Crohn's Disease
I found this update from 2014:
http://www.orphan-drugs.org/2014/04/29/mesoblast-provides-update-clinical-programs-prochymal-crohns-disease-acute-graft-versus-host-disease/
"Two interim analyses have been performed in this trial to date, including a pre-determined futility analysis which resulted in temporary cessation of recruitment. The trial remained blinded to permit an interim analysis of all 207 patients enrolled in the study to that stage, of which 148 patients had completed the 28 day primary endpoint assessment. The results showed that the effect size, or difference between the Prochymal® and placebo response rates, of one of the two active dose arms of Prochymal® was consistent with the original statistical assumptions of the protocol and was significantly outperforming placebo."
Seems to me the bar in our CD trail was high. Primary endpoint is remission at day 28. Patients in all arms had high CDAI exceeding 350. 80% had undergone prior surgery.
Takeda's Vedolizumab was approved and has been widely adopted although it failed to get anyone in remission after six weeks. Gemini 2 induction trial of 360 patients showed no difference in CDA-100 versus placebo.
Kotze et al (2018) review trials of Ustekinumab, which has been approved for CD. Primary end point was clinical response. In one trial there was a high placebo response. Authors say: "Previous anti-TNF failure is associated with nominally lower response rates in the UNITI trial program and has been associated with poorer response in open-label studies."
Ma et al's (2017) study in Ustekinumab using stricter guidelines for remission found it was only achieved in 31/111 patients.

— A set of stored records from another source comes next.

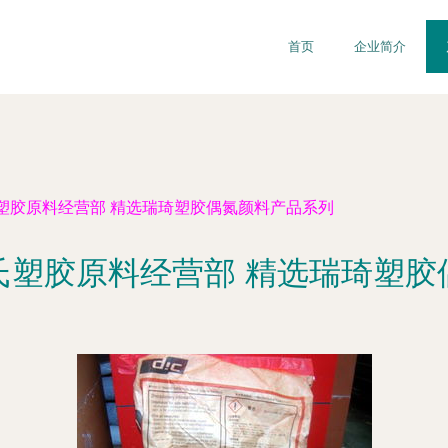
首页
企业简介
塑胶原料经营部 精选瑞琦塑胶偶氮颜料产品系列
氏塑胶原料经营部 精选瑞琦塑胶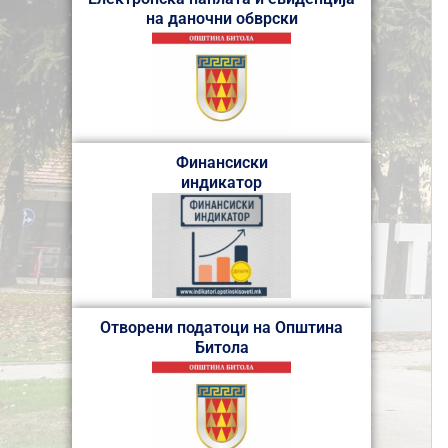
на даночни обврски
Финансиски
индикатор
Отворени податоци на Општина
Битола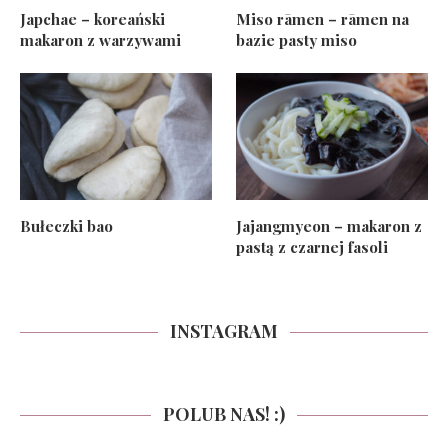
Japchae – koreański
Miso rāmen – rāmen na
makaron z warzywami
bazie pasty miso
Bułeczki bao
Jajangmyeon – makaron z
pastą z czarnej fasoli
INSTAGRAM
POLUB NAS! :)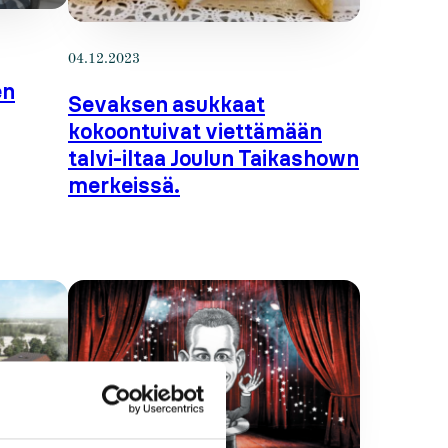
04.12.2023
en
Sevaksen asukkaat
kokoontuivat viettämään
talvi-iltaa Joulun Taikashown
merkeissä.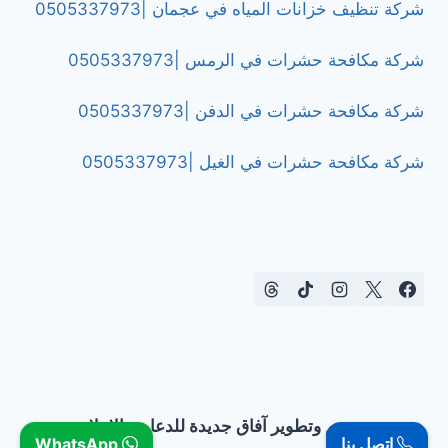
شركة تنظيف خزانات المياه في عجمان |0505337973
شركة مكافحة حشرات في الرمس |0505337973
شركة مكافحة حشرات في الدفن |0505337973
شركة مكافحة حشرات في الغيل |0505337973
تصميم وتطوير آفاق جديدة للدعاية والإعلان
اتصل بنا
WhatsApp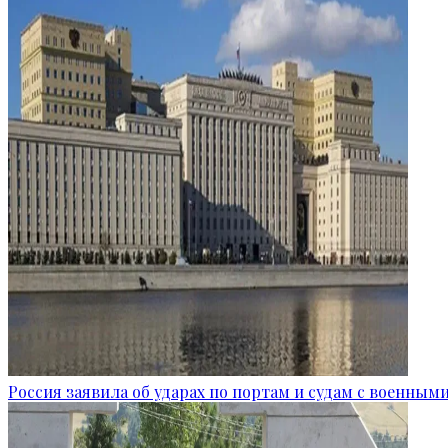
Россия заявила об ударах по портам и судам с военным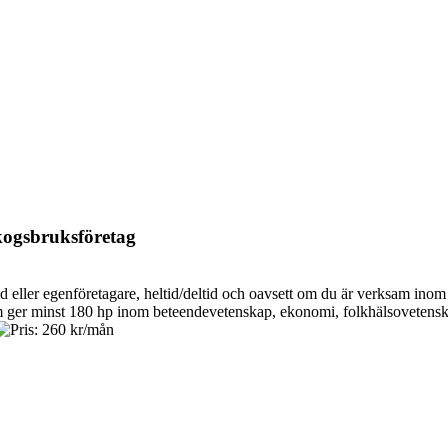
kogsbruksföretag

So UST will potentially be more effective in milder disease. You wouldn't use it, however, for those cases in clinical practice. You'd use Infliximab first line, then if that didn't work, Humira. So where was UST's place supposed to be anyway? Kotze et al say that positioning UST as second-line after anti-TNF failure is 'debatable'.
MSB's IV CD could be important considering the following:
Our cells are immunomodulatory and don't suppress the immune system too broadly. This is the way medicine is trying to move with more targeted therapy (what VDZ was supposed to be). It's particularly important imo in the light of what Paul Moayeddi says IBD is now thought to be.
The worst cases respond the best to our cells. If I recall right, SI said RA patients who had failed multiple biologics had the best response.
Our product would have a clear position in the market; the newer drugs are not up to the job of the biologic refractory group.
Patients who are refractory often have severe disease. CD and GI-GvHD have similar features and GvHD is 'the mother of all inflammation'.
The silence from Media Analysts is imo strange considering the following:
MSCs being immunomodulatary, their application in atuoimmune diseases is most likely. Anyone can see the number of clinical trials in MSCs in autoimmune Diseases.
GI-GvHD and CD similarity is obvious to anyone reasonably intelligent. For years 'Prochymal' has been on website for both.
Our p3 CD completed last year. A candidate for CD is the first MSC product approved outside Japan. Our IV CD candidate, however, is still not mentioned, although diabetes and RA are.
CD is a fast growing blockbuster market. Anyone can see what Vedolizumab/ Entyvio has earned for Takeda
I find the silence from media analysts on CD strange as to be disingenuous. GvHD results tell me MSB's cells have potential application in any autoimmune disease. Treat the microbiome at the same time. For their big money candidates, however, MSB has chosen to concentrate on CBP and CHF, which I've worried about a fair bit as they seems such difficult conditions.
The research I've done on MSCs and CBP make me reasonably optimistic they work, also our p2 results. I'm hopeful for partnership in this because for the mass market, it looks to me like it's our candidate or nothing.